Myślę, że tak właśnie działa doświadczenie wzajemnego oddziaływania: jeżeli ty zawierzysz Maryi, dasz się jej prowadzić, będziesz się do Niej zwracał i pytał, trwał w osobistej relacji, Ona wesprze cię w wyborze właściwej drogi. Nie zapominajmy też, że Maryja słuchała słowa Bożego, znała Objawienie Boże, Stary Testament, przyjmowała słowa Jezusa, zachowywała je w swoim sercu i rozważała. To Ona była pierwszym uczniem, który Jezusowi wierzył. Taka postawa jest nam dzisiaj bardzo potrzebna. Z drugiej strony - ten swoisty koloryt, w jaki ubrane są nasze majówki, Litania loretańska śpiewana przy ukwieconej kapliczce, pielgrzymowanie do sanktuariów, oddawanie czci Matuchnie w Jej wizerunkach nie zmienia faktu, że Matka Boża nie stanowi centrum naszej pobożności, lecz jest bramą doprowadzającą człowieka do Boga. Tę transparentność Maryi widać było w życiu św. Jana Pawła II.

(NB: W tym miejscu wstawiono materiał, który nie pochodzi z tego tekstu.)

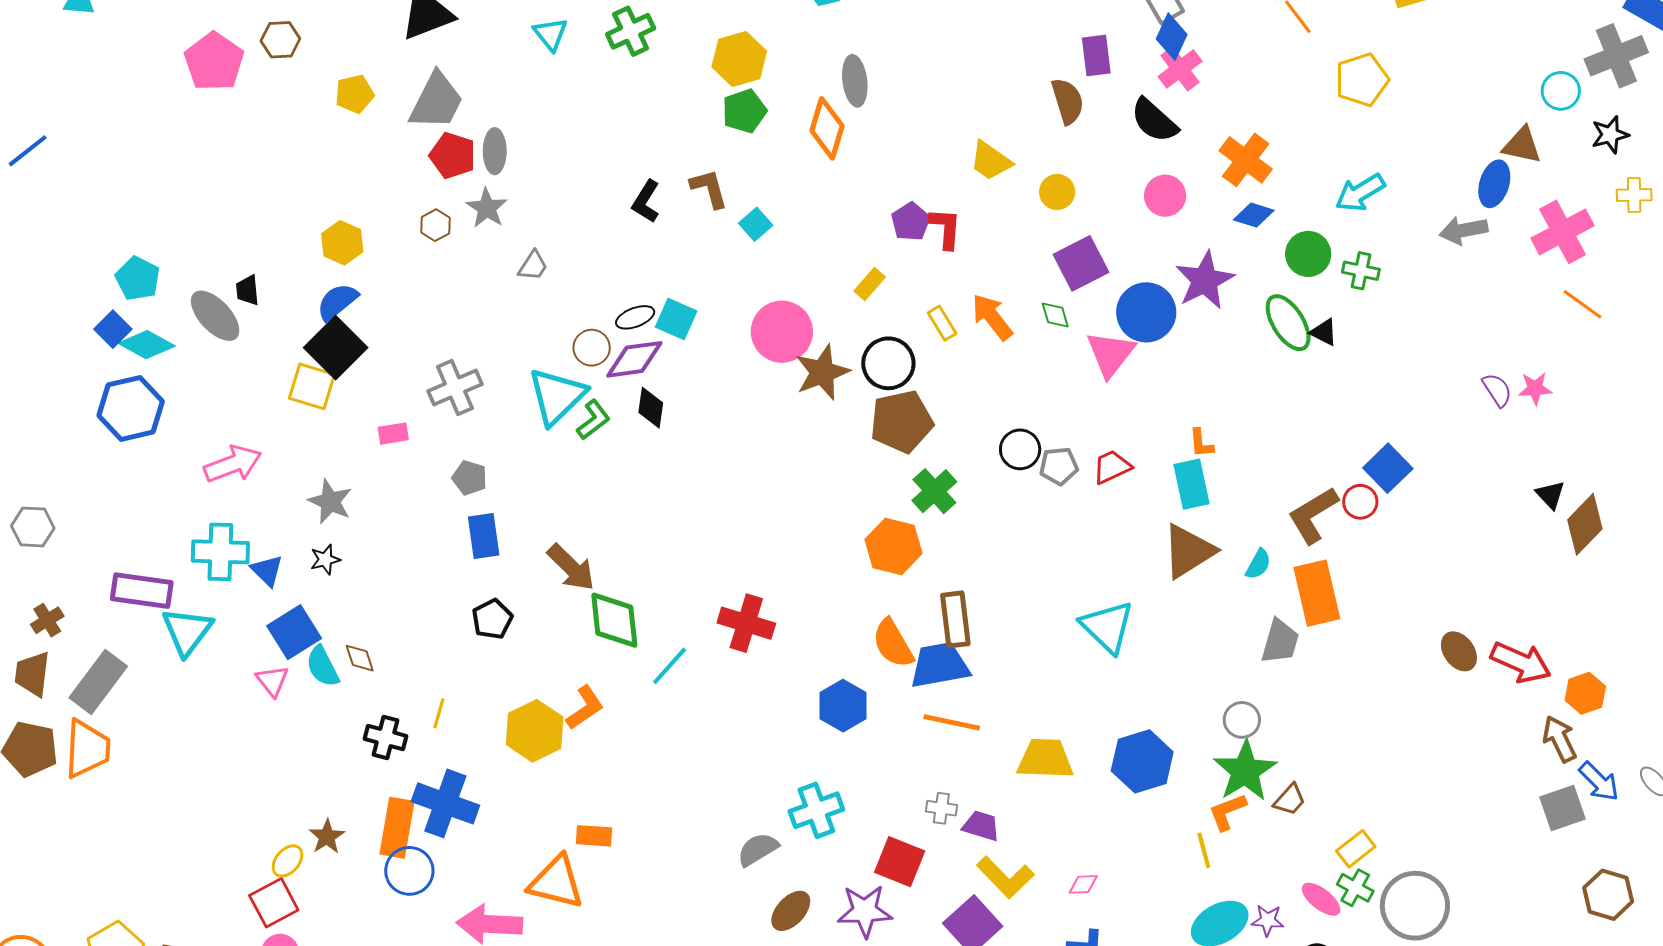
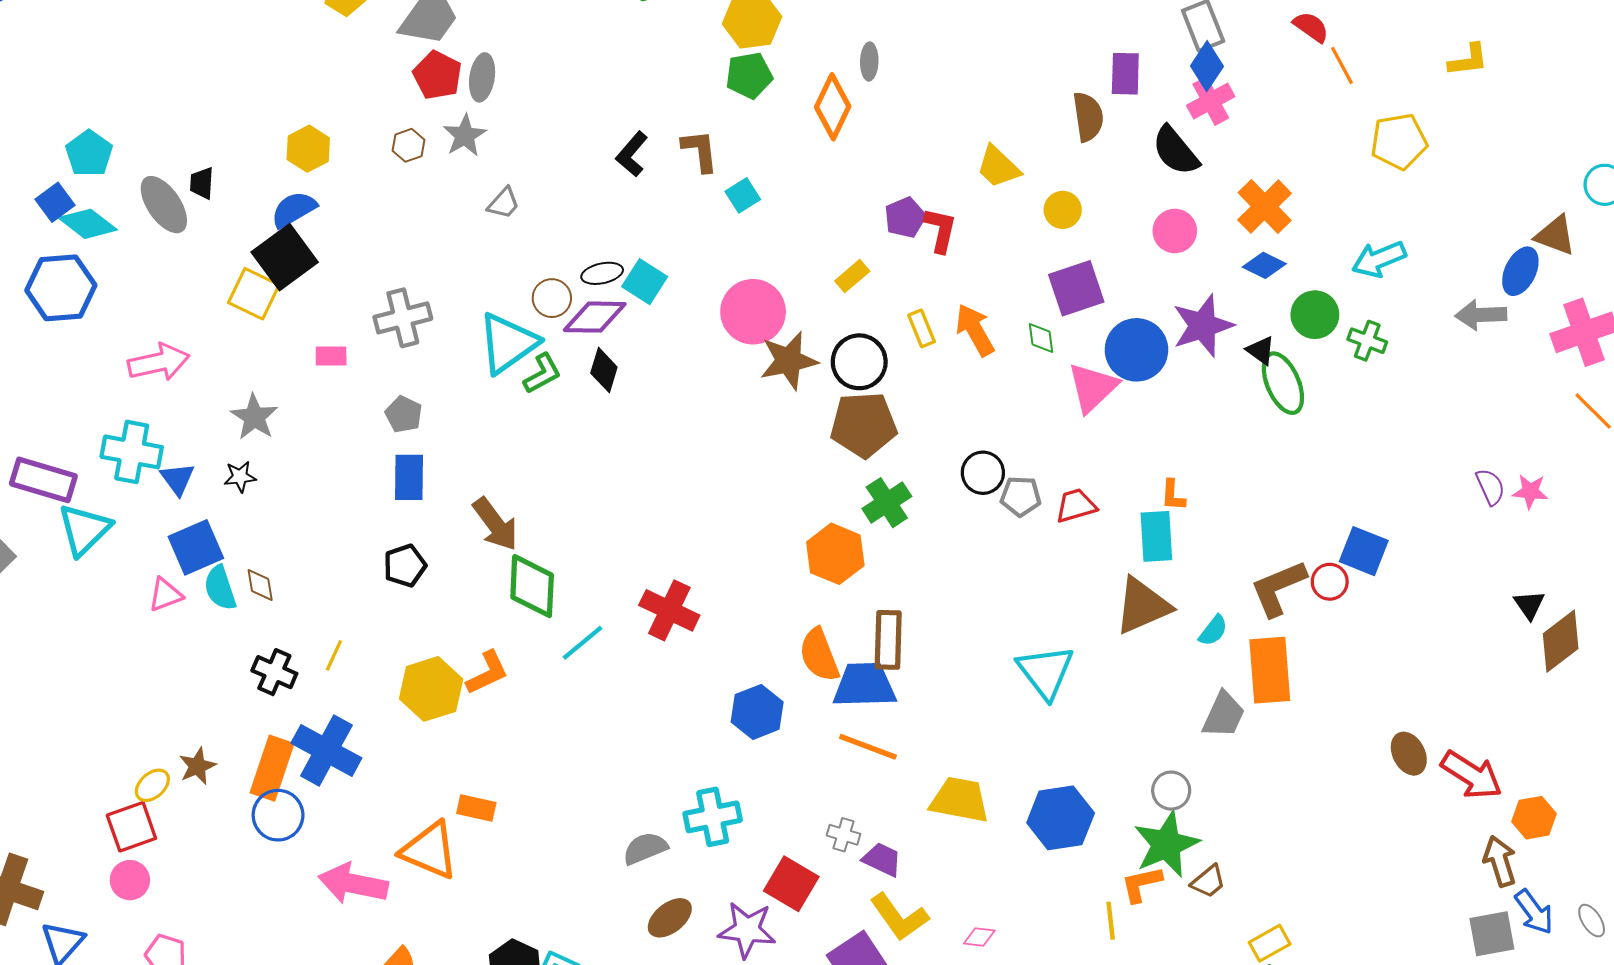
gray ellipse: (855, 81) -> (869, 61), size x0.7
black triangle: (1324, 332) -> (1261, 350), moved
blue square: (1388, 468) -> (1364, 551), turned -33
pink triangle: (272, 681) -> (165, 595), turned 39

Zwykliśmy myśleć o Maryi w sposób, jaki podpowiada nam dogmatyka: jako o wywyższonej spośród ludzi. Była Matką Boga, a przy tym zwyczajną kobietą. Czego mogą nauczyć się od Niej kobiety i matki?

Przede wszystkim słuchania. Ale nie mediów, nie głupich pism kobiecych, wyznań osób, które tak naprawdę nie troszczą się o dobro słuchaczek. Kobieta jest osobą obdarzoną wyjątkową wrażliwością. Jeśli słucha słowa Bożego, rodzi się w niej coś szczególnego, tak jak rodzi się w niej życie. Chciałbym współczesnej kobiecie powiedzieć: bądź jak Maryja, słuchaj tego, co mówi Bóg, daj Mu się poprowadzić, bo Cię kocha, Bóg nie jest zagrożeniem dla twojej kobiecości, twojego geniuszu. On cię wyzwala - czego na pewno nie uczyni ani feminizm, ani inne ideologie - siłą prawdziwej miłości, na którą kobieta jest bardziej otwarta przez dar macierzyństwa, o którym my, mężczyźni, nie mamy pojęcia.

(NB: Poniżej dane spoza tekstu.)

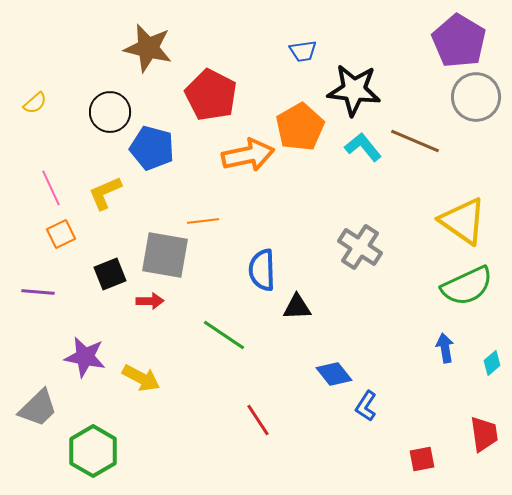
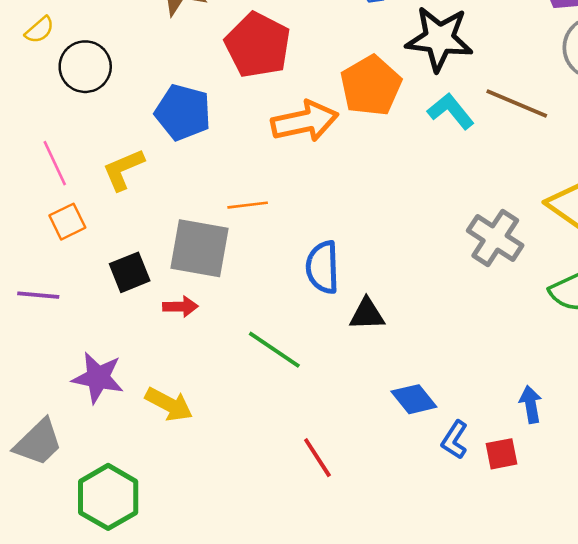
yellow semicircle: (35, 103) -> (39, 30), moved
black circle: (110, 112) -> (85, 67), moved
gray cross: (360, 247) -> (495, 238), moved
blue arrow: (445, 348) -> (531, 404), moved
red square: (422, 459) -> (502, 454), moved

Papież Franciszek zwraca często uwagę na opiekę Maryi, prosząc w modlitwie: „Matko, obdarz nas swoim spojrzeniem”. Co Ojciec odczytuje w spojrzeniu Maryi?

Dawniej widziałem często w oczach Matki Bożej wyrzut: że zawiodłem, że zmarnowałem, że zaniedbałem. Był to fałszywy obraz, który tworzył się we mnie wskutek grzechu, patrzenia na rzeczywistość przez pryzmat siebie, obraz podsunięty przez diabła. Im więcej czasu przeznaczam na słuchanie tego, co mówi objawienie na temat Boga, Jezusa, Jego ludzkich relacji z Maryją, tym więcej widzę w Jej oczach miłości. Zauważam też to spojrzenie, którym obdarzyć potrafi tylko mama - ta, która zawsze wierzy, zawsze czuwa, zawsze pamięta, zawsze jest.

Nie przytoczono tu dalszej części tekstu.